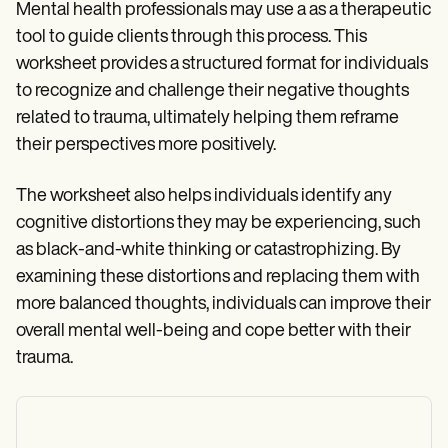
Mental health professionals may use a as a therapeutic
tool to guide clients through this process. This
worksheet provides a structured format for individuals
to recognize and challenge their negative thoughts
related to trauma, ultimately helping them reframe
their perspectives more positively.
The worksheet also helps individuals identify any
cognitive distortions they may be experiencing, such
as black-and-white thinking or catastrophizing. By
examining these distortions and replacing them with
more balanced thoughts, individuals can improve their
overall mental well-being and cope better with their
trauma.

* * * * * * * * *

§ Work required
All lines from the one holding "their perspectives more positively." through the end of the entries need to be given again exactly. Leave out the others.

§ Task answer
their perspectives more positively.
The worksheet also helps individuals identify any
cognitive distortions they may be experiencing, such
as black-and-white thinking or catastrophizing. By
examining these distortions and replacing them with
more balanced thoughts, individuals can improve their
overall mental well-being and cope better with their
trauma.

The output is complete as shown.